Saturday mornings on college campuses are typically quiet, but as I walk into Science Hall at Rowan University in Glassboro, N.J., I am bombarded with shouting and commotion.
The controlled chaos throughout the room is a product of the First Star Rowan Academy, a college-prep program for foster youth, designed to help students reach academic and personal success.
Ping-pong balls fly as students attempt to knock over a rival group’s tower of red cups. Four separate groups work quickly as cups topple over and are re-stacked. Shrieks erupt as program director Wally Kappeler yells, “Stop! Let’s see if anyone’s tower is still standing …”
“It may not look like it, but this activity’s all about team building and communication,” Jesse Beitler, assistant program director of the First Star Rowan Academy, tells me.
First Star is a four-year rigorous college-prep program for foster youth designed to improve educational outcomes and ensure college attainment. Universities across the U.S. have their own First Star academies, implementing various models and initiatives to suite their students’ specific needs. The Rowan Academy launched 2014, and is currently entering its third year as a 30-student cohort.
The academy meets for four to six weeks each summer at Rowan University, then meets at least monthly on Saturdays throughout the year. “When we have the kids over the summer, they’re remarkable. You see energy and excitement. It seems to fizzle when you get into the mundane pattern of school, so we meet with them at least once a month on Saturdays doing different activities. We’re constantly in their lives,” Kappeler said.

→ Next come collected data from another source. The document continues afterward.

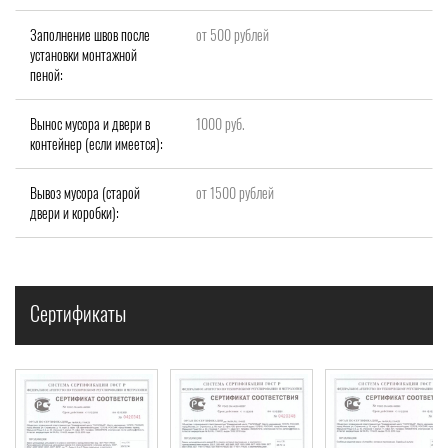
Заполнение швов после
от 500 рублей
установки монтажной
пеной:
Вынос мусора и двери в
1000 руб.
контейнер (если имеется):
Вывоз мусора (старой
от 1500 рублей
двери и коробки):
Сертификаты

I’ve joined the first re-union since the summer session, and plans flutter for the new school year.
“We’re going into our third school year together and we want to increase their leadership potential, and develop a speaker series,” Kappeler said.
These leadership activities involve speaking at a state board of education meeting, teaching the youth to work in committees and developing a service project in Orlando next summer.

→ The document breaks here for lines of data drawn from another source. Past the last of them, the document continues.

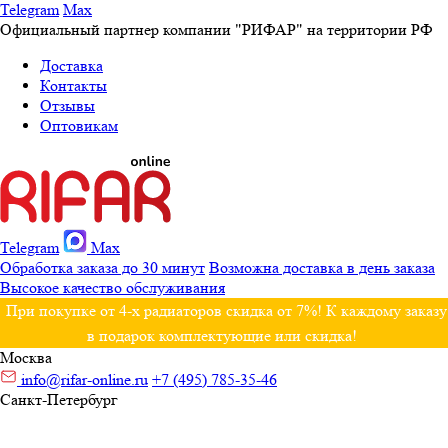
Telegram
Max
Официальный партнер компании "РИФАР" на территории РФ
Доставка
Контакты
Отзывы
Оптовикам
Telegram
Max
Обработка заказа до 30 минут
Возможна доставка в день заказа
Высокое качество обслуживания
При покупке от 4-х радиаторов скидка от 7%! К каждому заказу
в подарок комплектующие или скидка!
Москва
info@rifar-online.ru
+7 (495) 785-35-46
Санкт-Петербург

The Rowan Academy’s aim is to generate academic success, teach life-skills, promote stability and foster community supports in the lives of the youngsters, with the ultimate goal of college attainment.

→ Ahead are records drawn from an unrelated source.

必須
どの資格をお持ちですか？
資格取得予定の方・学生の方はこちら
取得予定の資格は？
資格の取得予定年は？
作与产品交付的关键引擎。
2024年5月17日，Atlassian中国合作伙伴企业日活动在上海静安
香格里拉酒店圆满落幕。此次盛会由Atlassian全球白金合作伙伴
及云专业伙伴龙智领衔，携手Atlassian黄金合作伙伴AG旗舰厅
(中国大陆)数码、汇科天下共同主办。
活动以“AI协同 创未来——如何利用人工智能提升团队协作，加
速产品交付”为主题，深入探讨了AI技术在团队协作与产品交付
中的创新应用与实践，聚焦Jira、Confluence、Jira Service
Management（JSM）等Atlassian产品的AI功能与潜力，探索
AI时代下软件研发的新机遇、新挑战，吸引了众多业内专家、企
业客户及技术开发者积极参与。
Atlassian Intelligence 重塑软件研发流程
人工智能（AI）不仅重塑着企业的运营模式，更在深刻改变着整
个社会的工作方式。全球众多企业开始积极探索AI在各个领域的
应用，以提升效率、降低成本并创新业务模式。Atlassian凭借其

Each month the program’s meeting has a specific focus, such as test-taking skills or socio-emotional developments related to coping mechanisms or de-escalation strategies. The Academy also conducts case management meetings with Rutgers University Law School interns.
“Then we get back to the fun. We end with a team activity, and they seem to really love that … they’re a tight-knit family now because we’ve had the cohort for so long,” Kappeler said.
Other recent and upcoming events throughout the school year include a Phillies baseball game, camping trips and support of a local 5K run.
Beyond the developmental components of the First Star model, the Rowan Academy focuses on creating lifetime networks of support for the participating youth and their families, both natural and foster. The Academy has partnered with the Family Strengthening Network to identify adults in the youth’s lives and create “Family Action Plans” to provide youth with long-term support.
“We help families to self-identify goals that will help them advance. Give them support to help raise children, get insurance or find transportation to work. Whatever they need … we’re in the home trying to support the entire family,” Kappeler said.
Typically, the First Star program model starts with children in the same grade, and follows them through the program from the beginning of ninth grade through the summer after their senior year of high school. The Rowan Academy students range from seventh grade to high school seniors, raising some additional challenges, particularly with academic supports, but also provides a rich environment to develop sibling-like supports.
“It’s been great to have that mixed cohort. I see so many benefits to it,” Kappeler said.
As my day with the Rowan Academy continues, the students and program staff shift to focus on action plans: short- and long-term goals for the upcoming school year.
“We want to be proactive to everything. We’re connecting the dots to every person in your life,” Beitler told the group. “We have a team of people in our office that are willing, able and ready to help.”
“These people invest in you because you are worth it, more than worth it,” said Melissa Helmbrecht, executive director of Court Appointed Special Advocates of Cumberland, Gloucester and Salem Counties in New Jersey.
As the students work quietly to complete their action plans and program staff roam the classroom to help, I learn something incredible. Each student was recently granted a full college scholarship to attend a New Jersey institution of higher education, courtesy of the Give Something Back Foundation. The Give Something Back Foundation provides mentoring and college scholarships for students who qualify for Pell Grants.
“The day the kids got the scholarships, there wasn’t a dry eye in the house. They had a chance to say what it meant to them. It’s an opportunity for them, the fog has risen and an incredible path now lies ahead,” Beitler said.
The Rowan Academy is implemented by the South Jersey First Star Collaborative, which is funded by the Pascale Sykes Foundation, and serves foster youth from Gloucester, Cumberland, and Salem Counties in New Jersey. The Collaborative is a partnership between First Star, Rowan University, Court Appointed Special Advocates, United Advocacy Group, Community Treatment Solutions and Rutgers University Child and Family Law Clinic.